Районному руководству пришлось предоставить питомнику помещения и создать соответствующие условия. Должности охотоведа не оказалось, и я согласилась работать инструктором по племенному делу. Волков часто с инструктором по дрессировке собак уезжал в стада разных хозяйств, где были северные олени. Периодически передавались щенки от оленегонных лаек с соответствующей инструкцией по уходу и обучению. В свободное время я брала ружье и уходила подальше от поселка. Зимой на лыжах. У нас было официальное разрешение на право заниматься научной охотой, что обязывало коллекции отсылать в Зоомузей Московского университета.

Началась война. Стали сокращать штаты. Госплемрассадник передали в распоряжение Районного зоотехнического отдела, а нас направили в Петропавловск. Два с половиной месяца на снабженце «Анатолий Серов» шли мы по Охотскому морю до Владивостока, а потом до Петропавловска. Здесь муж стал работать областным охотоведом, а я заведующей филиалом Дальневосточной зональной станции. Вскоре мужа призвали в армию. Пароход увез его в Бикин, а я стала вместо него охотоведом. Теперь у меня была настоящая охотоведческая работа: частенько приходилось ездить на собачьих упряжках по селам, общаться с охотниками, агитировать их. чтобы сдавали больше пушнины и мяса диких животных — помогали фронту. Миша написал, что его как кинолога переводят в Москву в распоряжение начальника военного собачьего питомника, где собак обучают минно-розыскной и другим фронтовым службам.
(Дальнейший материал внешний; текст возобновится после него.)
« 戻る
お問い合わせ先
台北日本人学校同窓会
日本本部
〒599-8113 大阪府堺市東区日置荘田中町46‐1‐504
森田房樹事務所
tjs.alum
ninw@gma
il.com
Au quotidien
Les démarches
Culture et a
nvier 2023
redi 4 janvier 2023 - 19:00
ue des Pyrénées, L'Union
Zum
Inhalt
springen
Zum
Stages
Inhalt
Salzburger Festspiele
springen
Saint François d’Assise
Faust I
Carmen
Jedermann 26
Родившийся сын не мешал работе, открылся большой потенциал энергии. В начале лета 1944г. я получила из Москвы вызов — прибыть в качестве сопровождающей племенного производителя, ламутской лайки Дюмнара. Сборы были недолгими, а добиралась до Москвы целый месяц. Не буду рассказывать о приключениях в дороге, это заняло бы много времени. В Москве меня приютили Вахрушевы, пока я оформлялась на работу старшим охотоведом в Ивановскую область.
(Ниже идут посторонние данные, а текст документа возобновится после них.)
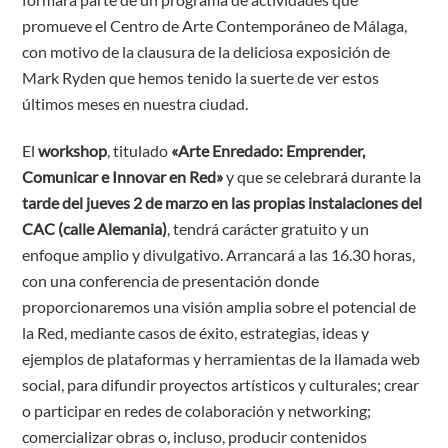
promueve el Centro de Arte Contemporáneo de Málaga,
con motivo de la clausura de la deliciosa exposición de
Mark Ryden que hemos tenido la suerte de ver estos
últimos meses en nuestra ciudad.
El
workshop
, titulado
«Arte Enredado: Emprender,
Comunicar e Innovar en Red»
y que se celebrará durante la
tarde del jueves 2 de marzo en las propias instalaciones del
CAC (calle Alemania)
, tendrá carácter gratuito y un
enfoque amplio y divulgativo. Arrancará a las 16.30 horas,
con una conferencia de presentación donde
proporcionaremos una visión amplia sobre el potencial de
la Red, mediante casos de éxito, estrategias, ideas y
ejemplos de plataformas y herramientas de la llamada web
social, para difundir proyectos artísticos y culturales; crear
o participar en redes de colaboración y networking;
comercializar obras o, incluso, producir contenidos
Наступил День Победы. После демобилизации мужу предложили должность директора Кроноцкого госзаповедника. Я была безмерно счастлива: так хотелось быть подальше от городской суматошной жизни. Усадьба заповедника — несколько деревянных домов на берегу Тихого океана. Жители встретили нас настороженно, ведь многие из них под разным предлогом укрылись здесь от войны. Мы не могли купить для ребенка ни стакана молока, ни яичка. Пришлось приобрести телочку. кур. Я работала сначала лаборантом, потом заведующей научной частью заповедника. Работала вдохновенно, постоянно находилась на природе, вела наблюдения и дневник о явлениях в окружающем мире. А когда пронесся слух, что заповедник хотят закрыть, стала интенсивно собирать коллекции птиц и зверей. Недоумение и обида поселились в наших сердцах, ведь до утверждения госзаповедника само население сделало его заказником, резерватом для размножения промысловых зверей. Не один объемистый тюк отправили мы в Московский зоомузей. Если ликвидируют заповедник, мало что останется от фауны, исчезнет и популяция соболей, которые до сего времени свободно бегали по поселку, залезали даже в кладовки. Лисицы-огневки во время гона шныряли вокруг поселка.
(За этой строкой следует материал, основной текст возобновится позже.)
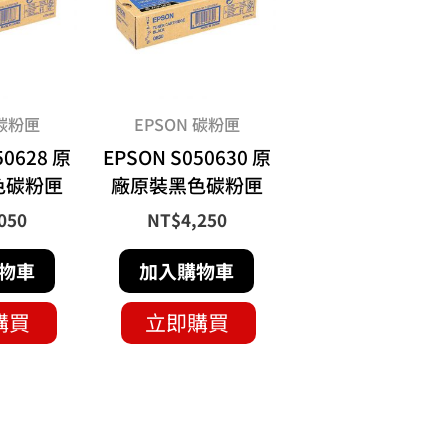
 碳粉匣
EPSON 碳粉匣
50628 原
EPSON S050630 原
色碳粉匣
廠原裝黑色碳粉匣
050
NT$
4,250
物車
加入購物車
購買
立即購買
Всего не опишешь. После шестилетнего пребывания в заповеднике с семилетним сыном и двумя ламутскими лайчатами я отправилась в Москву. Муж задерживался для сдачи дел. На пароходе шефство над нашими щенками взяли юнга и буфетчица, а когда я выходила из вагона поезда с ними погулять, собиралась толпа — уж больно хороши они были.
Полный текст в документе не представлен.